In The Fate of the Russian Revolution despite bearing the name of CLR James on the cover there are only two very minor texts, and nothing of Dunayevskaya the main theorist of state-capitalism in the Workers Party. With regard to the URDP-Vpered despite extensive coverage in the WP/ISL there not one mention of this organization. I am sure no comrades would disagree that theory is a continuous process and does not halt when put in the covers of a book, no matter how good a book. As such it seems to me that future issues of Workers Liberty and volume two of The Fate of the Russian Revolution should seek to transcend our fragmented situation by considering all of the other critical Marxists.

The argument for a greater recognition of the wider components of Third camp socialism should be made is from the standpoint that each generation of Marxists must redefine Marxism to meet the challenge of its own age. From our vantage point we have a certain advantage from previous generations in that we have available to us the totality of Marx’s work, such as works previously buried by the Second International and Stalinism. As such the last thing we should be engaged in is any kind of self-imposed restriction. As a corollary question I would pose that there is such a danger in the restricted linear approach outlined in What is Trotskyism? - Our fragmented tradition, in which it appears all roads lead from October 1917 to a specific period of Shachtman, neglecting the decades of work conducted afterwards.

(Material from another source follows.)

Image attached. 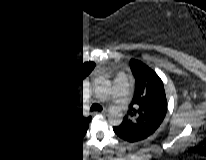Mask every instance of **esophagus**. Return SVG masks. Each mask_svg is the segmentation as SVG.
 <instances>
[{"label":"esophagus","instance_id":"1","mask_svg":"<svg viewBox=\"0 0 206 160\" xmlns=\"http://www.w3.org/2000/svg\"><path fill=\"white\" fill-rule=\"evenodd\" d=\"M106 112H107V109H106V108H103L102 114H103V115H106Z\"/></svg>","mask_w":206,"mask_h":160}]
</instances>
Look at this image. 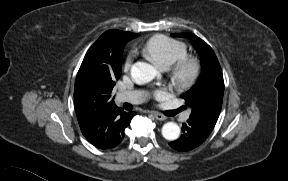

This approach tends to a prism which lacks due consideration of the extensive theoretical developments after the post-war decade, not only by those cited above such as Draper and Dunayevskaya but the Marxist humanists, the Praxis school, István Mészáros and others. Similarly looking backwards, pre-war theoreticians of Western Marxism seem to receive scant attention. Such a theoretical-historiographical agenda for those of us within the third camp/socialism from below tradition is surely that which will assist in transcending our fragmented tradition as part of the task of socialist renewal for the 21st century.